To maximize the model’s interpretability and reproducibility, this study selected LR as the algorithm for GDM prediction. As shown in the Supplementary Materials, LR showed similar results in predicting GDM compared with the other algorithms for internal, external, and comparison validations. Nonetheless, more advanced algorithms should be evaluated when including larger datasets with more risk factors in future work.

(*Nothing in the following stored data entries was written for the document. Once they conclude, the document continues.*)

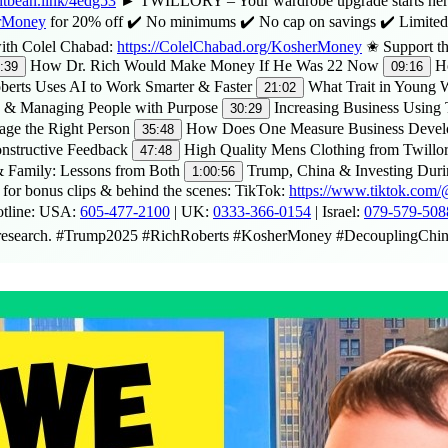
bitbean.link/4edg53
► TWILLORY – Your wardrobe upgrade starts here. 
erMoney
for 20% off ✔️ No minimums ✔️ No cap on savings ✔️ Limited
 with Colel Chabad:
https://ColelChabad.org/KosherMoney
✬ Support the
How Dr. Rich Would Make Money If He Was 22 Now
Ho
:39
09:16
erts Uses AI to Work Smarter & Faster
What Trait in Young W
21:02
 & Managing People with Purpose
Increasing Business Using
30:29
age the Right Person
How Does One Measure Business Deve
35:48
nstructive Feedback
High Quality Mens Clothing from Twillo
47:48
 Family: Lessons from Both
Trump, China & Investing Duri
1:00:56
for bonus clips & behind the scenes: TikTok:
https://www.tiktok.co
otline: USA:
605-477-2100
| UK:
0333-366-0154
| Israel:
079-579-508
 own research. #Trump2025 #RichRoberts #KosherMoney #DecouplingC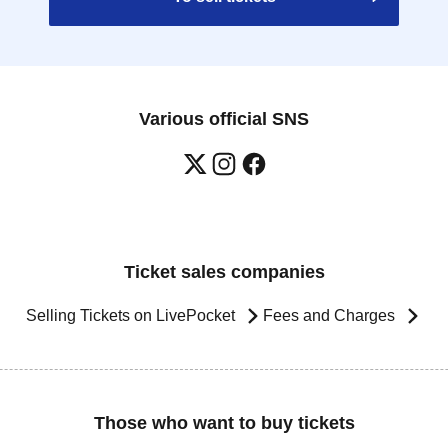
Various official SNS
Ticket sales companies
Selling Tickets on LivePocket
Fees and Charges
Those who want to buy tickets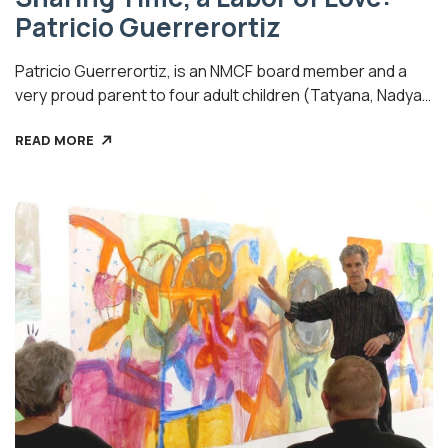
Patricio Guerrerortiz
Patricio Guerrerortiz, is an NMCF board member and a
very proud parent to four adult children (Tatyana, Nadya,
Diego and Gabriela). He says his daughters have given
READ MORE
him the joy of grandparenting six children and one on the
way (Liam 17, Lucas 12, Yesenia 8, Oliver 6, Emiliano 5, Elias
4), the youngest girl expected […]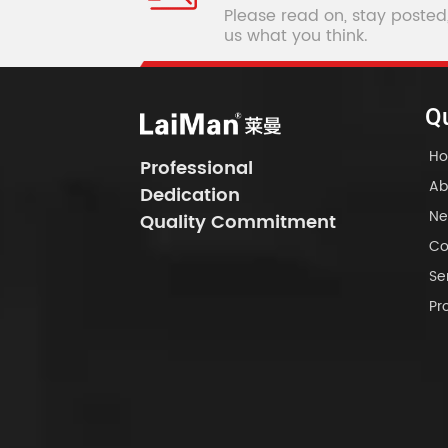
Please read on, stay posted
us what you think.
Qu
H
Professional
Ab
Dedication
Ne
Quality Commitment
Co
Se
Pr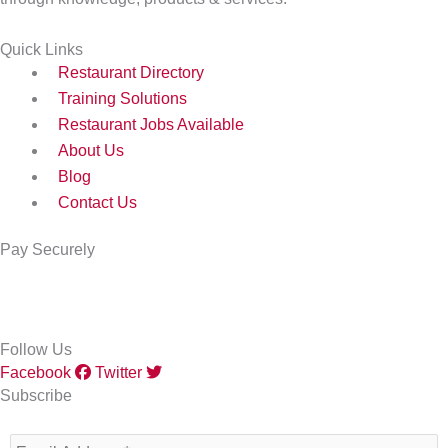
Quick Links
Restaurant Directory
Training Solutions
Restaurant Jobs Available
About Us
Blog
Contact Us
Pay Securely
Follow Us
Facebook
Twitter
Subscribe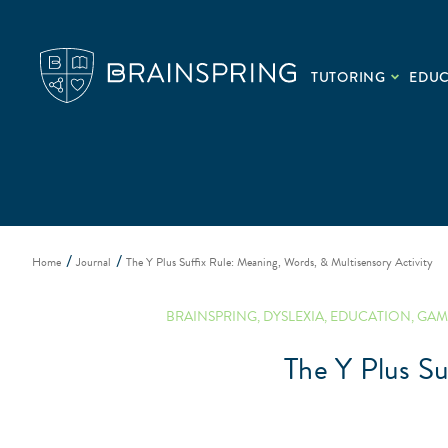
TUTORING
EDU
Home
Journal
The Y Plus Suffix Rule: Meaning, Words, & Multisensory Activity
BRAINSPRING
,
DYSLEXIA
,
EDUCATION
,
GAM
The Y Plus Su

It is important to note that, both datasets are highly imbalanced with a minority class accounting for less than 5% of the total samples per dataset, leading to difficulty in predicting GDM as the minority class, in particular when the GDM samples are insufficient to represent the entire population of GDM patients. It is worth mentioning that the ethnicity categories defined in both datasets used in this study were different. To diminish the effect caused by such difference, we harmonized the categories for both datasets in order to make them comparable, as shown in Table 1. Even though, we observed that, the ethnicity of nearly half of the pregnancies in the nuMoM2b dataset was American Black, while the dominant ethnicity in the MMC dataset was European White. In addition, unlike the MMC dataset collected in the Netherlands including both nulliparous and multiparous pregnant women, the nuMoM2b dataset includes only nulliparous pregnancies in the United States.

Limitations

The current study had several limitations. First, many often used risk factors that have demonstrated good predictive value such as glucose tolerant test, blood pressure, smoking history, polycystic ovary syndrome, daily exercise, and biomarkers, were not considered during modelling since these variables were not available in at least one of the datasets used in this study. Including more independent risk factors is therefore expected to further improve GDM prediction [17,18,19,20]. Second, the MMC and nuMoM2b datasets had different GDM diagnosis criteria as well as inclusion criteria, which would lead to bad model generalizability from one to the other dataset, regardless of the differences seen in some risk factors. Third, in both datasets, self-reported weight before pregnancy was used, where the specific time of the weight was unknown. For the MMC dataset, actual measurement of BMI before pregnancy or during the first trimester of pregnancy was not always available and for many pregnant women, their first BMI measurement was done after 20 weeks of gestation. These would lead to inaccuracy in training a GDM prediction model.